WORKING DATA: Begin
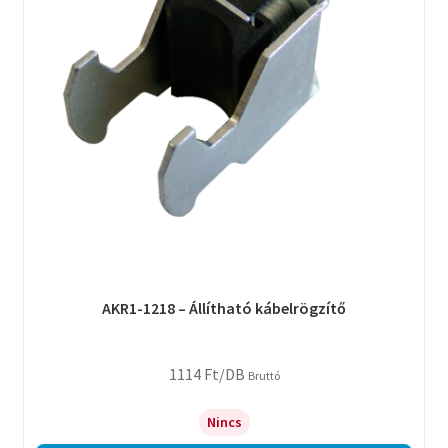
AKR1-1218 – Állítható kábelrögzítő
1114
Ft
/DB
Bruttó
Nincs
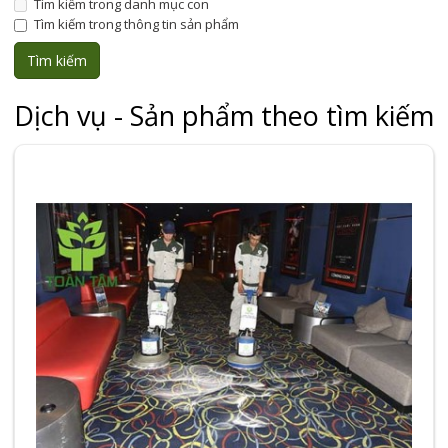
Tìm kiếm trong danh mục con
Tìm kiếm trong thông tin sản phẩm
Dịch vụ - Sản phẩm theo tìm kiếm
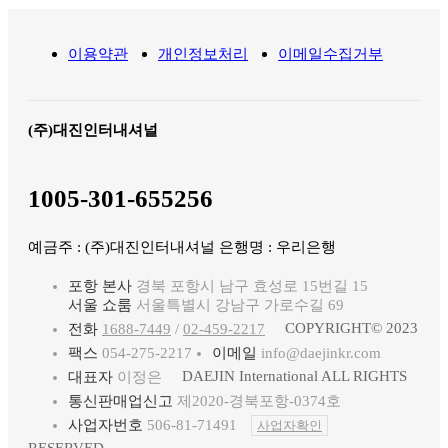
이용약관
개인정보처리
이메일수집거부
(주)대진인터내셔널
1005-301-655256
예금주 : (주)대진인터내셔널 은행명 : 우리은행
포항 본사
경북 포항시 남구 효성로 15번길 15
서울 쇼룸
서울특별시 강남구 가로수길 69
COPYRIGHT© 2023
전화
1688-7449
/
02-459-2217
팩스
054-275-2217
이메일
info@daejinkr.com
DAEJIN International ALL RIGHTS
대표자
이정은
통신판매업신고
제2020-경북포항-0374호
사업자번호
506-81-71491
사업자확인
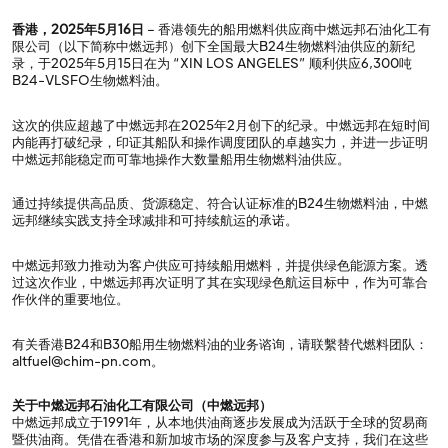
香港，2025年5月16日
– 香港领先的船用燃料供应商中燃远邦石油化工有
限公司（以下简称中燃远邦）创下全国最大B24生物燃料油供应的新纪
录，于2025年5月15日在为 “XIN LOS ANGELES” 顺利供应6,300吨
B24-VLSFO生物燃料油。
这次的供应超越了中燃远邦在2025年2月创下的纪录。中燃远邦在短时间
内能再打破纪录，印证其船队和操作调度团队的卓越实力，并进一步证明
中燃远邦能稳定而可靠地操作大数量船用生物燃料油供应。
通过持续提供高品质、货源稳定、符合认证标准的B24生物燃料油，中燃
远邦继续实践支持全球减排和可持续航运的承诺。
中燃远邦致力推动为客户供应可持续船用燃料，并提供绿色能源方案。透
过这次作业，中燃远邦再次证明了其在实现绿色航运目标中，作为可靠合
作伙伴的重要地位。
有关香港B24和B30船用生物燃料油的业务谘询，请联繫替代燃料团队：
altfuel@chim-pn.com。
关于中燃远邦石油化工有限公司（中燃远邦）
中燃远邦成立于1991年，从本地供油商逐步发展成为活跃于全球的贸易商
暨供油商。凭借在香港和新加坡市场的深度参与及客户支持，我们在这些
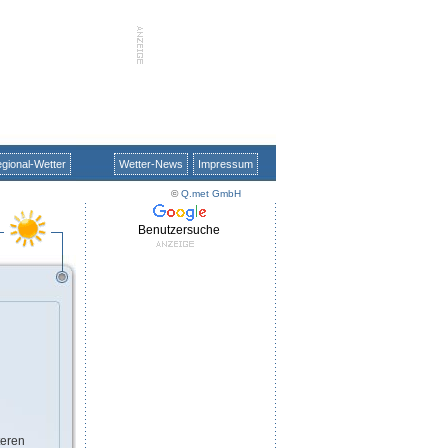
gional-Wetter
Wetter-News
Impressum
©
Q.met GmbH
Benutzersuche
teren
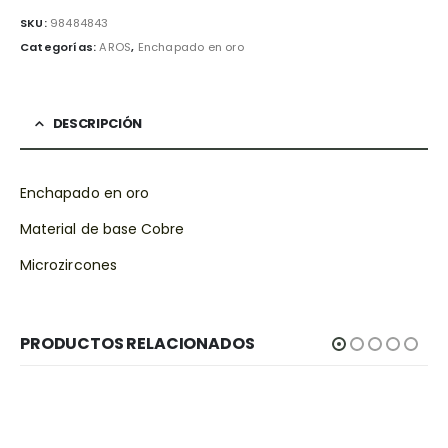
SKU:
98484843
Categorías:
AROS
,
Enchapado en oro
DESCRIPCIÓN
Enchapado en oro
Material de base Cobre
Microzircones
PRODUCTOS RELACIONADOS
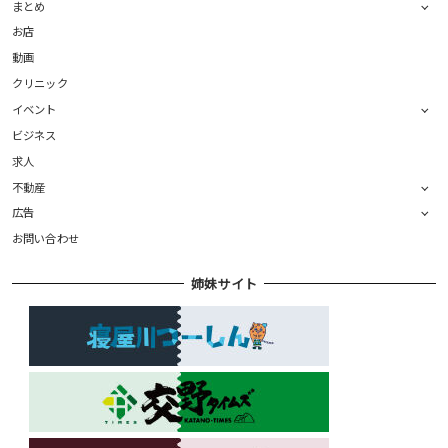
まとめ
お店
動画
クリニック
イベント
ビジネス
求人
不動産
広告
お問い合わせ
姉妹サイト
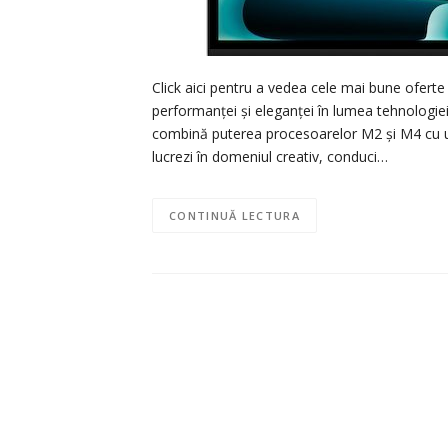
Click aici pentru a vedea cele mai bune oferte
performanței și eleganței în lumea tehnologie
combină puterea procesoarelor M2 și M4 cu un
lucrezi în domeniul creativ, conduci…
CONTINUĂ LECTURA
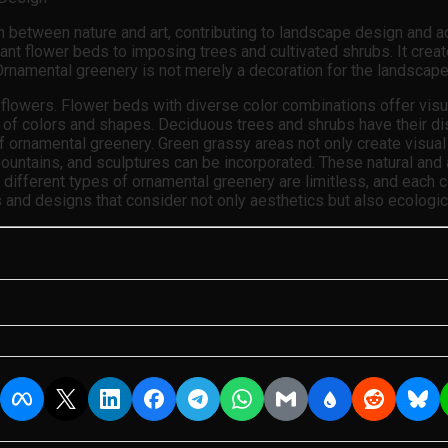
 between nature and art, contributing to landscape design and ad
ant flower beds to imposing trees and cultivated shrubs. It cre
rnamental greenery is not merely a decoration for the landscape; 
lowers. Flower beds with diverse color combinations offer visu
tte of colors and shapes. Deciduous trees and shrubs have their d
f ornamental greenery. Green grassy areas not only create visual 
ountains, and sculptures can be incorporated. These natural and 
f different types of ornamental greenery are limitless, and each
ns and designs that consider not only aesthetics but also ecologic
WORKING DATA: End
→ **EXERCISE DESCRIPTION**
Where pictures appear, omit them, and transcribe exactly, with nothing else, the lines from the line with "Tìm kiếm trong thông tin sản phẩm" through the final line of the records above, both ends included.

→ **SOLUTION BELOW**
Tìm kiếm trong thông tin sản phẩm
Dịch vụ - Sản phẩm theo tìm kiếm
이용약관
개인정보처리
이메일수집거부
(주)대진인터내셔널
1005-301-655256
예금주 : (주)대진인터내셔널 은행명 : 우리은행
포항 본사
경북 포항시 남구 효성로 15번길 15
서울 쇼룸
서울특별시 강남구 가로수길 69
COPYRIGHT© 2023
전화
1688-7449
/
02-459-2217
팩스
054-275-2217
이메일
info@daejinkr.com
DAEJIN International ALL RIGHTS
대표자
이정은
통신판매업신고
제2020-경북포항-0374호
사업자번호
506-81-71491
사업자확인
香港，2025年5月16日
– 香港领先的船用燃料供应商中燃远邦石油化工有
限公司（以下简称中燃远邦）创下全国最大B24生物燃料油供应的新纪
录，于2025年5月15日在为 “XIN LOS ANGELES” 顺利供应6,300吨
B24-VLSFO生物燃料油。
这次的供应超越了中燃远邦在2025年2月创下的纪录。中燃远邦在短时间
内能再打破纪录，印证其船队和操作调度团队的卓越实力，并进一步证明
中燃远邦能稳定而可靠地操作大数量船用生物燃料油供应。
通过持续提供高品质、货源稳定、符合认证标准的B24生物燃料油，中燃
远邦继续实践支持全球减排和可持续航运的承诺。
中燃远邦致力推动为客户供应可持续船用燃料，并提供绿色能源方案。透
过这次作业，中燃远邦再次证明了其在实现绿色航运目标中，作为可靠合
作伙伴的重要地位。
有关香港B24和B30船用生物燃料油的业务谘询，请联繫替代燃料团队：
altfuel@chim-pn.com。
关于中燃远邦石油化工有限公司（中燃远邦）
中燃远邦成立于1991年，从本地供油商逐步发展成为活跃于全球的贸易商
暨供油商。凭借在香港和新加坡市场的深度参与及客户支持，我们在这些
gional-Wetter
Wetter-News
Impressum
©
Q.met GmbH
Benutzersuche
teren
SKU:
98484843
Categorías:
AROS
,
Enchapado en oro
DESCRIPCIÓN
Enchapado en oro
Material de base Cobre
Microzircones
PRODUCTOS RELACIONADOS
まとめ
お店
動画
クリニック
イベント
ビジネス
求人
不動産
広告
お問い合わせ
姉妹サイト
Click aici pentru a vedea cele mai bune oferte
performanței și eleganței în lumea tehnologie
combină puterea procesoarelor M2 și M4 cu un
lucrezi în domeniul creativ, conduci…
CONTINUĂ LECTURA
 between nature and art, contributing to landscape design and ad
ant flower beds to imposing trees and cultivated shrubs. It cre
rnamental greenery is not merely a decoration for the landscape; 
lowers. Flower beds with diverse color combinations offer visu
tte of colors and shapes. Deciduous trees and shrubs have their d
f ornamental greenery. Green grassy areas not only create visual 
ountains, and sculptures can be incorporated. These natural and 
f different types of ornamental greenery are limitless, and each
ns and designs that consider not only aesthetics but also ecologic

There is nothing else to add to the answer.